== Segment start ==

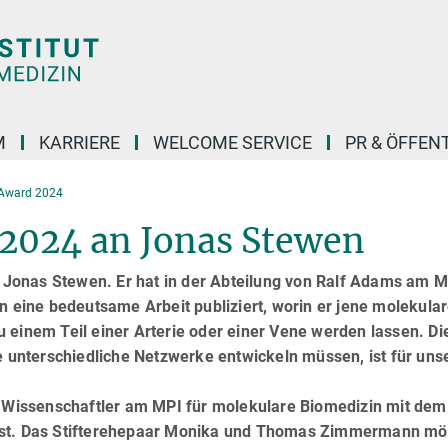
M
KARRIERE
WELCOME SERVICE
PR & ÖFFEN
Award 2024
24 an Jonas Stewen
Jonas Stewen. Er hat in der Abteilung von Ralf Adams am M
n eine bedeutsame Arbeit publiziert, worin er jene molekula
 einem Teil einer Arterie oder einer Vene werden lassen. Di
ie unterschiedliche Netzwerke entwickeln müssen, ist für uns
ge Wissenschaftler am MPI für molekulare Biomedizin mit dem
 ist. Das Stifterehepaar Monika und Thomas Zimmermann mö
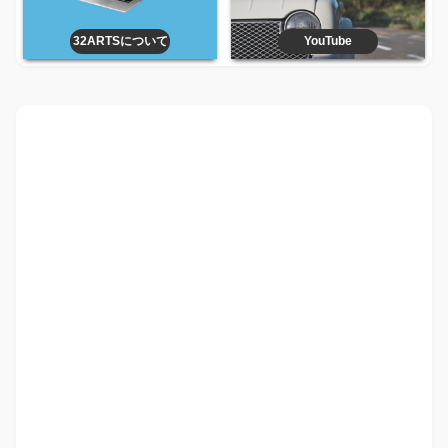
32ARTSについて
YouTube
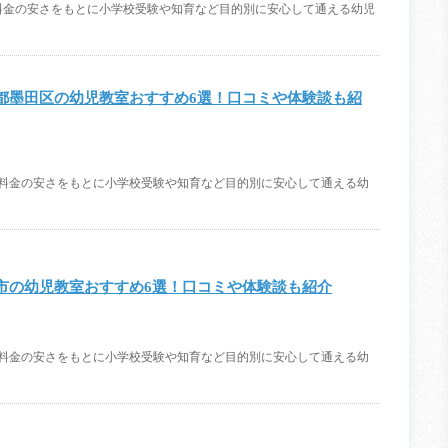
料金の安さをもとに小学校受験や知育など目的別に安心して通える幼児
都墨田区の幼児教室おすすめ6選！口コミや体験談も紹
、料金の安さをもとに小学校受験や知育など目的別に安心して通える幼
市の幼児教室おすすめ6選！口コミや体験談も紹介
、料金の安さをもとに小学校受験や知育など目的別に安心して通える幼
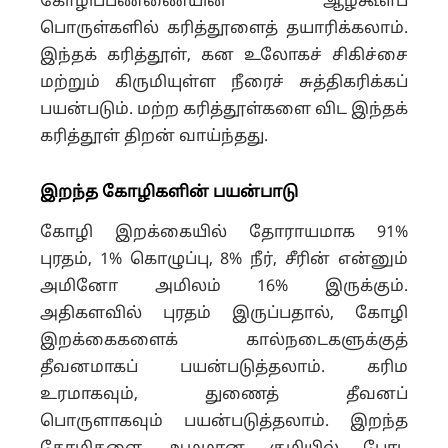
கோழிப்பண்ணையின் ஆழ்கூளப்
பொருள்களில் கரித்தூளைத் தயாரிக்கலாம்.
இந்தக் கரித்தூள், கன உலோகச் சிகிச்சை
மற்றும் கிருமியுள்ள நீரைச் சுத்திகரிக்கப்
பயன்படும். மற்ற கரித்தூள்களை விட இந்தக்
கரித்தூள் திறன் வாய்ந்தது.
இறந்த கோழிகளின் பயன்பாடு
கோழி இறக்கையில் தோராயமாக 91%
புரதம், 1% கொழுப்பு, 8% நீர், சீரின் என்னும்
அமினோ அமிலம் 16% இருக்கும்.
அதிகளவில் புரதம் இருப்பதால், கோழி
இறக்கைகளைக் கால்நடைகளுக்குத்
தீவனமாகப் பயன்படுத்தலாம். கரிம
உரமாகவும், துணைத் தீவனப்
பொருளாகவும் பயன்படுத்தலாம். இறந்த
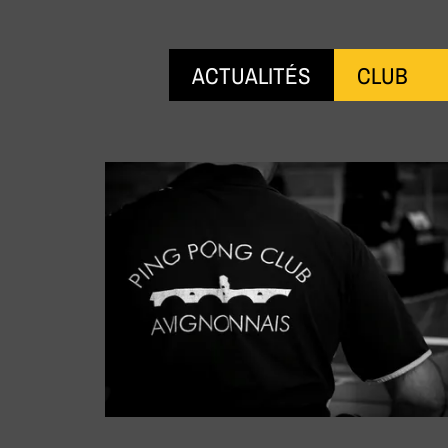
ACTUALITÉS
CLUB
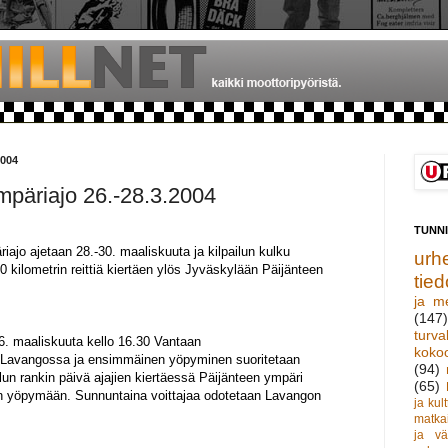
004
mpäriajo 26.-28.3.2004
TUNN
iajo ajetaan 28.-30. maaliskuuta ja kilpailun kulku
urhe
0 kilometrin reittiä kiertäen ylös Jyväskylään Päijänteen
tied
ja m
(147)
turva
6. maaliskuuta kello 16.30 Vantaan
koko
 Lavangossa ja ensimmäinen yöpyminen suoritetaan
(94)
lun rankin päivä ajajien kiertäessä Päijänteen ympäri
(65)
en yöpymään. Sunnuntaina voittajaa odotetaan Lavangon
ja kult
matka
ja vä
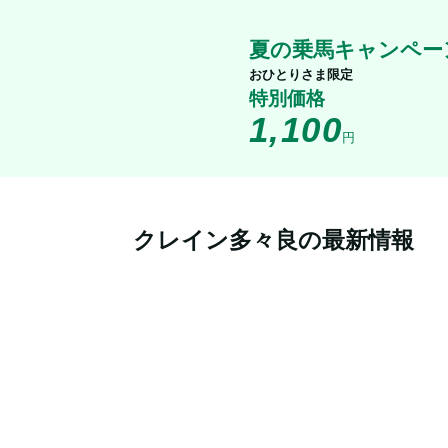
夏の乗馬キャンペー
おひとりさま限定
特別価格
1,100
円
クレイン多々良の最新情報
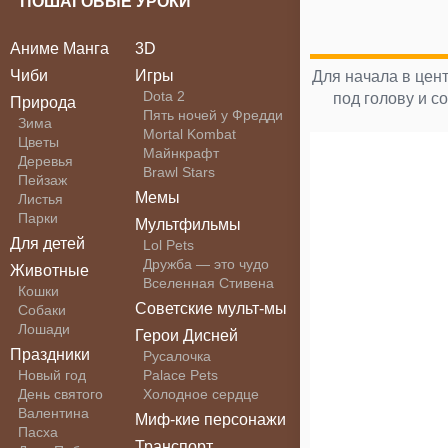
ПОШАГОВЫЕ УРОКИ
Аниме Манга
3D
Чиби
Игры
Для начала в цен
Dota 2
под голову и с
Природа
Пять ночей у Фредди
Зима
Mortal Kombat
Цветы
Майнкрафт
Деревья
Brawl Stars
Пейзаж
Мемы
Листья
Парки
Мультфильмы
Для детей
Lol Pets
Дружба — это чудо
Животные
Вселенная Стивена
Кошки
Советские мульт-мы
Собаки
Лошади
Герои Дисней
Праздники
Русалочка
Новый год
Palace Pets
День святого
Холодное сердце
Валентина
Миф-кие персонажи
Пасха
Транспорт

== Segment end ==

→ **Exercise aim**:
Return all the material exactly, skipping pictures.

→ **Response**:
M
KARRIERE
WELCOME SERVICE
PR & ÖFFEN
Award 2024
24 an Jonas Stewen
Jonas Stewen. Er hat in der Abteilung von Ralf Adams am M
n eine bedeutsame Arbeit publiziert, worin er jene molekula
 einem Teil einer Arterie oder einer Vene werden lassen. Di
ie unterschiedliche Netzwerke entwickeln müssen, ist für uns
ge Wissenschaftler am MPI für molekulare Biomedizin mit dem
 ist. Das Stifterehepaar Monika und Thomas Zimmermann mö
32ARTSについて
YouTube
料金の安さをもとに小学校受験や知育など目的別に安心して通える幼児
都墨田区の幼児教室おすすめ6選！口コミや体験談も紹
、料金の安さをもとに小学校受験や知育など目的別に安心して通える幼
市の幼児教室おすすめ6選！口コミや体験談も紹介
、料金の安さをもとに小学校受験や知育など目的別に安心して通える幼
கோழிப்பண்ணையின் ஆழ்கூளப்
பொருள்களில் கரித்தூளைத் தயாரிக்கலாம்.
இந்தக் கரித்தூள், கன உலோகச் சிகிச்சை
மற்றும் கிருமியுள்ள நீரைச் சுத்திகரிக்கப்
பயன்படும். மற்ற கரித்தூள்களை விட இந்தக்
கரித்தூள் திறன் வாய்ந்தது.
இறந்த கோழிகளின் பயன்பாடு
கோழி இறக்கையில் தோராயமாக 91%
புரதம், 1% கொழுப்பு, 8% நீர், சீரின் என்னும்
அமினோ அமிலம் 16% இருக்கும்.
அதிகளவில் புரதம் இருப்பதால், கோழி
இறக்கைகளைக் கால்நடைகளுக்குத்
தீவனமாகப் பயன்படுத்தலாம். கரிம
உரமாகவும், துணைத் தீவனப்
பொருளாகவும் பயன்படுத்தலாம். இறந்த
ACTUALITÉS
CLUB
004
mpäriajo 26.-28.3.2004
TUNN
iajo ajetaan 28.-30. maaliskuuta ja kilpailun kulku
urhe
0 kilometrin reittiä kiertäen ylös Jyväskylään Päijänteen
tied
ja m
(147)
turva
6. maaliskuuta kello 16.30 Vantaan
koko
 Lavangossa ja ensimmäinen yöpyminen suoritetaan
(94)
lun rankin päivä ajajien kiertäessä Päijänteen ympäri
(65)
en yöpymään. Sunnuntaina voittajaa odotetaan Lavangon
ja kult
matka
ja vä
夏の乗馬キャンペー
おひとりさま限定
特別価格
1,100
円
クレイン多々良の最新情報
ПОШАГОВЫЕ УРОКИ
Аниме Манга
3D
Чиби
Игры
Для начала в цен
Dota 2
под голову и с
Природа
Пять ночей у Фредди
Зима
Mortal Kombat
Цветы
Майнкрафт
Деревья
Brawl Stars
Пейзаж
Мемы
Листья
Парки
Мультфильмы
Для детей
Lol Pets
Дружба — это чудо
Животные
Вселенная Стивена
Кошки
Советские мульт-мы
Собаки
Лошади
Герои Дисней
Праздники
Русалочка
Новый год
Palace Pets
День святого
Холодное сердце
Валентина
Миф-кие персонажи
Пасха
Транспорт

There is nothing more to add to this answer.